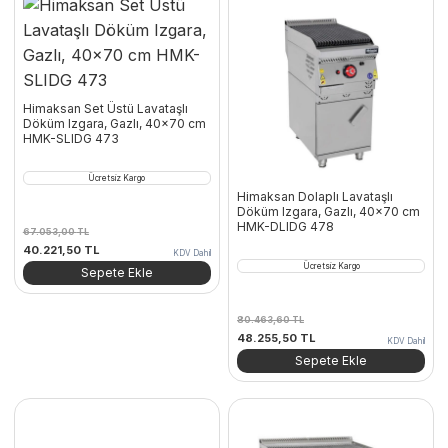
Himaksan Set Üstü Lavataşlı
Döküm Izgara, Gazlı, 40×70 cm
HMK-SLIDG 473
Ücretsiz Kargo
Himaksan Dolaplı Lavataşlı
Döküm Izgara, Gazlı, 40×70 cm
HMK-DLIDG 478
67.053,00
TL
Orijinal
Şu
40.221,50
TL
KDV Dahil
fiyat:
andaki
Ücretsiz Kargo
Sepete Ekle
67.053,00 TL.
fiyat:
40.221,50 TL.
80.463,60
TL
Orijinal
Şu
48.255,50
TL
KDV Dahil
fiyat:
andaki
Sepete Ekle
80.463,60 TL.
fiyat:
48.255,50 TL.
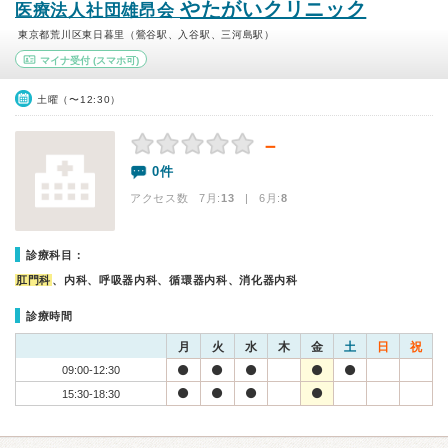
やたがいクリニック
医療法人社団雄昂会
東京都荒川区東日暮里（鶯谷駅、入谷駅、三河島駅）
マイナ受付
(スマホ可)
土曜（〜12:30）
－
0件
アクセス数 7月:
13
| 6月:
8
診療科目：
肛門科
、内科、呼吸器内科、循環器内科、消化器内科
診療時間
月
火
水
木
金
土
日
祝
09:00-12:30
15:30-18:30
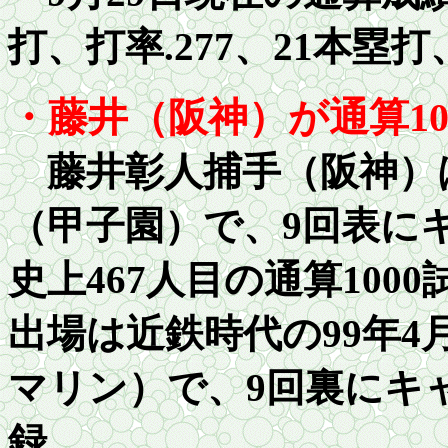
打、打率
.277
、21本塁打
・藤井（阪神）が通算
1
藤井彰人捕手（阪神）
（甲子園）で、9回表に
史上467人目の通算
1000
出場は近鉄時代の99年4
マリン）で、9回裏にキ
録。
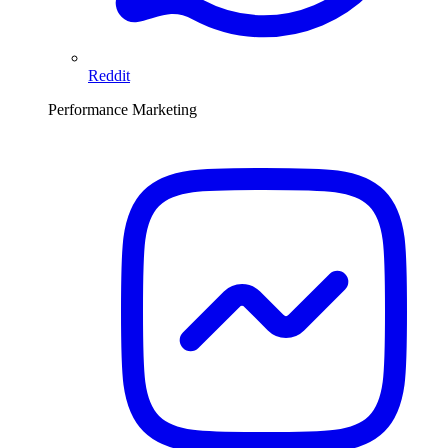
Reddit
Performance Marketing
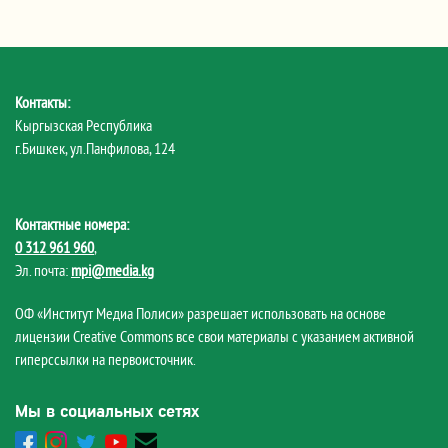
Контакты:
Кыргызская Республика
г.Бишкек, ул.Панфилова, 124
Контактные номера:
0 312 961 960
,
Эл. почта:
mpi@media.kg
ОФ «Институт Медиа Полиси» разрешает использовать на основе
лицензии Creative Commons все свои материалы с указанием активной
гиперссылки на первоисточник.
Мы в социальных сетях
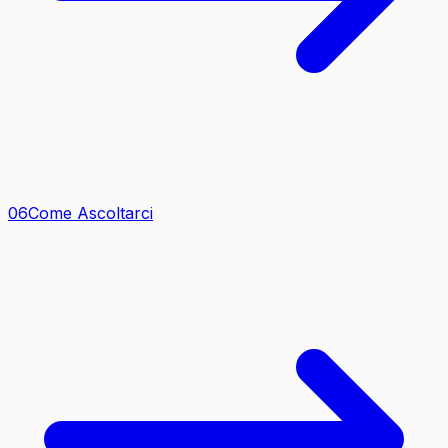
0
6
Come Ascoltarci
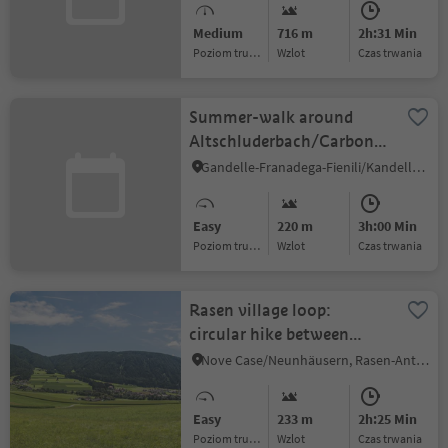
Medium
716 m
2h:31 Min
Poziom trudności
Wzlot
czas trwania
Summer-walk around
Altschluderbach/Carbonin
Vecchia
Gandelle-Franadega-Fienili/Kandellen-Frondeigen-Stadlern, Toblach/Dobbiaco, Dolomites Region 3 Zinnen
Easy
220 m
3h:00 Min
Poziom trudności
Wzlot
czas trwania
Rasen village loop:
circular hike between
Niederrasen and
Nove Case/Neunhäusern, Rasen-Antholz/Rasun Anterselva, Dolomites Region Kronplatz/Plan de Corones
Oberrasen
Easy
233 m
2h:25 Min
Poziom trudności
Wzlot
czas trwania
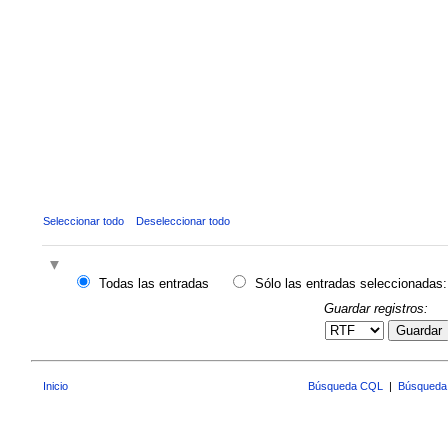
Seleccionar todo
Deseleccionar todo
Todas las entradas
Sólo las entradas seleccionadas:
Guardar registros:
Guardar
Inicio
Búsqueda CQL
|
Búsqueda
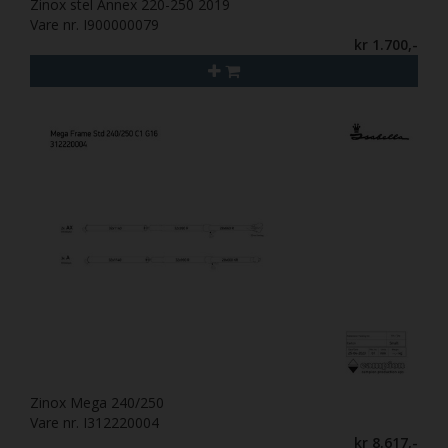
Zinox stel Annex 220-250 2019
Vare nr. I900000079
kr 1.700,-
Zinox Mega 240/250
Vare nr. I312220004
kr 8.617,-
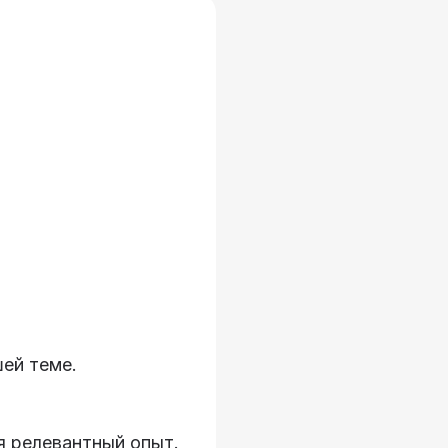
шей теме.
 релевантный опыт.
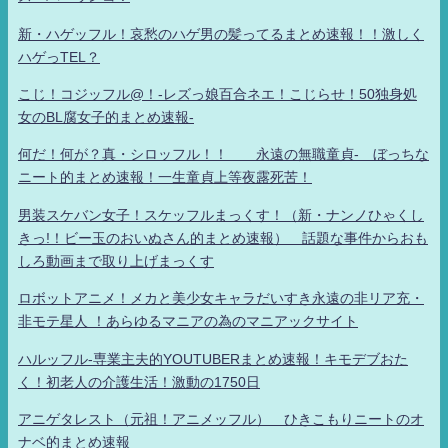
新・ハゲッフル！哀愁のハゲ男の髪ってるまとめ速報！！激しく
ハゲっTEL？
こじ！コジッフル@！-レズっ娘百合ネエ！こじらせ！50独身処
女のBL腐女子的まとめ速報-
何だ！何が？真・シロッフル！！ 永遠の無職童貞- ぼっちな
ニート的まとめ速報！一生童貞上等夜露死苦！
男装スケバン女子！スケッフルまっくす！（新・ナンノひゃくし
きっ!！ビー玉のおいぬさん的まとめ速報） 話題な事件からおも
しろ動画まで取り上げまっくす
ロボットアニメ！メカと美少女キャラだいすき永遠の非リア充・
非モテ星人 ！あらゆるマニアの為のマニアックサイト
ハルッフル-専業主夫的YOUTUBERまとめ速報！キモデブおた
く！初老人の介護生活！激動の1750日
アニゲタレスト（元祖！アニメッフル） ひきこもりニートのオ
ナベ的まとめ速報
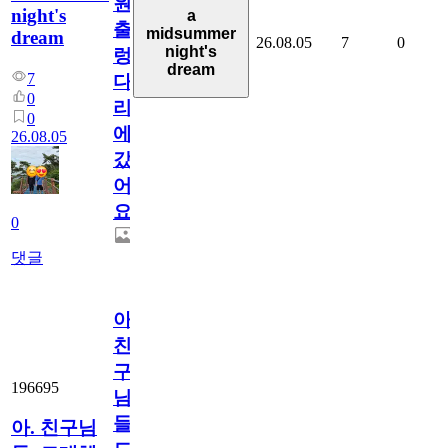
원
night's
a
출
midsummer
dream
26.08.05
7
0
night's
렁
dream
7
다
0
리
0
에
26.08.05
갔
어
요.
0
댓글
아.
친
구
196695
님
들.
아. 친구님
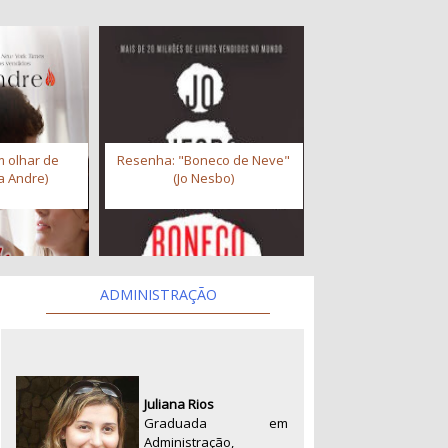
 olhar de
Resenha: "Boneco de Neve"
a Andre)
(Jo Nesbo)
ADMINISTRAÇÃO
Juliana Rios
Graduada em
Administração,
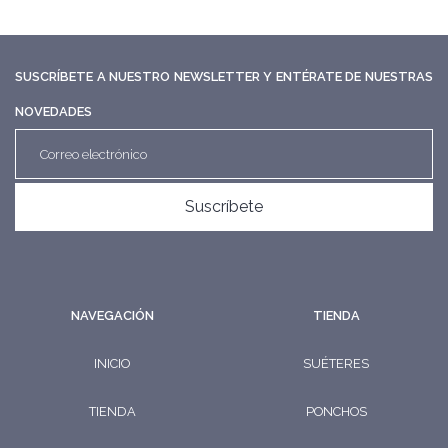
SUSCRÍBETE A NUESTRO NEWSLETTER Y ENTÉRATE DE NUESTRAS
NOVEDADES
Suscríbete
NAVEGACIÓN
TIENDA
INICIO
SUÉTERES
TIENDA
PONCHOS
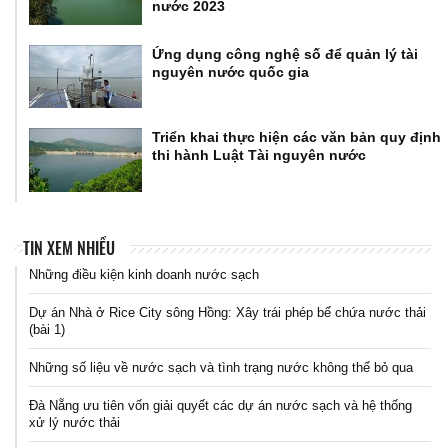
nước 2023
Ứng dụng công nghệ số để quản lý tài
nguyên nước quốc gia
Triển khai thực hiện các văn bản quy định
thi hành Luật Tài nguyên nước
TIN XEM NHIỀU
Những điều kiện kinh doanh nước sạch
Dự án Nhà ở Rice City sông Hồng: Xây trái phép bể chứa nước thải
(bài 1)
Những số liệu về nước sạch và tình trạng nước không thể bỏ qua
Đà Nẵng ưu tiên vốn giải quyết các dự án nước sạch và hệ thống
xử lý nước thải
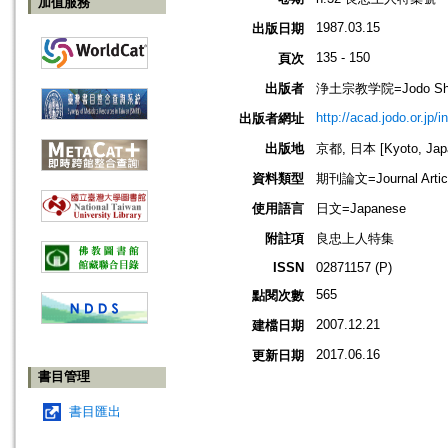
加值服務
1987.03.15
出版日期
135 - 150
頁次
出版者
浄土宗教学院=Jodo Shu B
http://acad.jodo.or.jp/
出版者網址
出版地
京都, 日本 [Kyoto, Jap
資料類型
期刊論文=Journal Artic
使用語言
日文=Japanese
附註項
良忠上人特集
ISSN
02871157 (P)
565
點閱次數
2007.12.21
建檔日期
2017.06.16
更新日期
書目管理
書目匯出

> _Task objective_:
In the data above, retype only the stretch from the line with "Кыргызская Республика" through the line with "男装スケバン女子！スケッフルまっくす！（新・ナンノひゃくし", word for word, and skip any pictures.

> _Output of the task_:
Кыргызская Республика
г.Бишкек, ул.Панфилова, 124
Контактные номера:
0 312 961 960
,
Эл. почта:
mpi@media.kg
ОФ «Институт Медиа Полиси» разрешает использовать на основе
лицензии Creative Commons все свои материалы с указанием активной
гиперссылки на первоисточник.
Мы в социальных сетях
0
6
Come Ascoltarci
Medium
716 m
2h:31 Min
Poziom trudności
Wzlot
czas trwania
Summer-walk around
Altschluderbach/Carbonin
Vecchia
Gandelle-Franadega-Fienili/Kandellen-Frondeigen-Stadlern, Toblach/Dobbiaco, Dolomites Region 3 Zinnen
Easy
220 m
3h:00 Min
Poziom trudności
Wzlot
czas trwania
Rasen village loop:
circular hike between
Niederrasen and
Nove Case/Neunhäusern, Rasen-Antholz/Rasun Anterselva, Dolomites Region Kronplatz/Plan de Corones
Oberrasen
Easy
233 m
2h:25 Min
Poziom trudności
Wzlot
czas trwania
Seleccionar todo
Deseleccionar todo
Todas las entradas
Sólo las entradas seleccionadas:
Guardar registros:
Guardar
Inicio
Búsqueda CQL
|
Búsqueda
Zinox stel Annex 220-250 2019
Vare nr. I900000079
kr 1.700,-
Zinox Mega 240/250
Vare nr. I312220004
kr 8.617,-
шей теме.
 релевантный опыт.
新・ハゲッフル！哀愁のハゲ男の髪ってるまとめ速報！！激しく
ハゲっTEL？
こじ！コジッフル@！-レズっ娘百合ネエ！こじらせ！50独身処
女のBL腐女子的まとめ速報-
何だ！何が？真・シロッフル！！ 永遠の無職童貞- ぼっちな
ニート的まとめ速報！一生童貞上等夜露死苦！
男装スケバン女子！スケッフルまっくす！（新・ナンノひゃくし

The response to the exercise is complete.